Transcribe exactly, and only, the lines running from the one with "Product Knowladge Tips" to the end of the entries below, both included, without any pictures.

Page-level text extractions
============
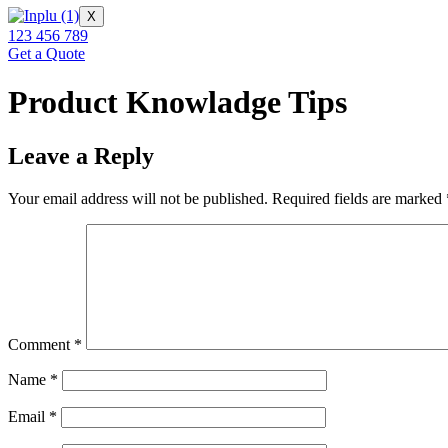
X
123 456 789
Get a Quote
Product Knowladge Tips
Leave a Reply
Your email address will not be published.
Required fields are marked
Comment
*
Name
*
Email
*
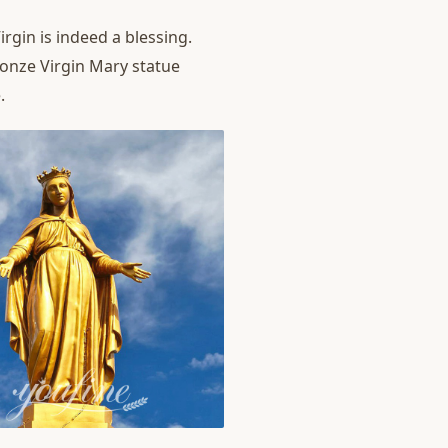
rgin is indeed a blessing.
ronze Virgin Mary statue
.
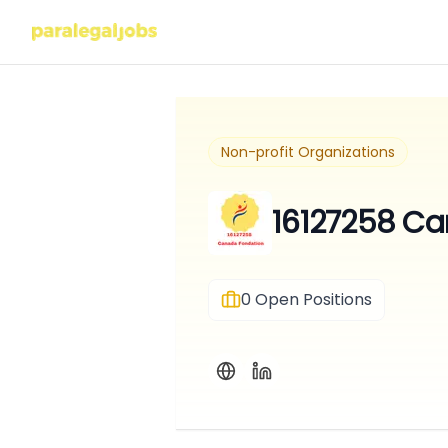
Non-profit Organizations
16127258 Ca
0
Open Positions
============
# ANSWER BOX
Product Knowladge Tips
Leave a Reply
Your email address will not be published.
Required fields are marked
Comment
*
Name
*
Email
*
rgin is indeed a blessing.
ronze Virgin Mary statue
.
Non-profit Organizations
16127258 Ca
0
Open Positions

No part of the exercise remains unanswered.